Elliot lo miró fijamente. Sabía que tenía razón.

—Sabes qué significa eso, ¿verdad? —preguntó el fantasma.

Elliot asintió.

—El rey Haduk sabrá que he estado en Hiddenwood.

—En efecto. Probablemente, redoblarán la vigilancia, con lo que será muy difícil que puedas volver a esta casa en mucho tiempo…

Elliot sopesó aquellas palabras y dijo:

—Lo sé. Pero ¿verdad que Merak no está en Hiddenwood?

—No, no lo creo —reconoció el fantasma, meneando la cabeza.

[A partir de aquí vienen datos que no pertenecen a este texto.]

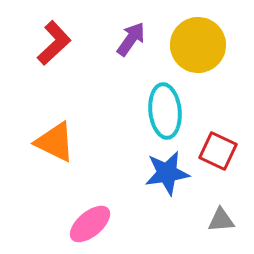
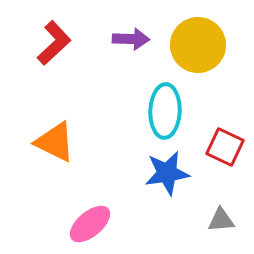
purple arrow: rotated 57 degrees clockwise
cyan ellipse: rotated 8 degrees clockwise
red square: moved 7 px right, 4 px up
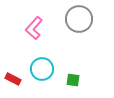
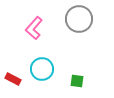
green square: moved 4 px right, 1 px down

—En ese caso, creo que debemos liberar al trenti —concluyó Elliot, a sabiendas de que a Gifu no le haría ninguna gracia cuando se enterase.

—Pero lo haremos de una manera sutil —apuntó Úter, guiñando un ojo—. Dejarlo en libertad sin más resultaría demasiado sospechoso. Pensaría que andamos tramando algo. Tenemos que simular un accidente o, incluso, que parezca habilidad suya…

—Me parece bien.

Mientras aguardaban la llegada del duende, Elliot y Úter siguieron debatiendo junto a la chimenea.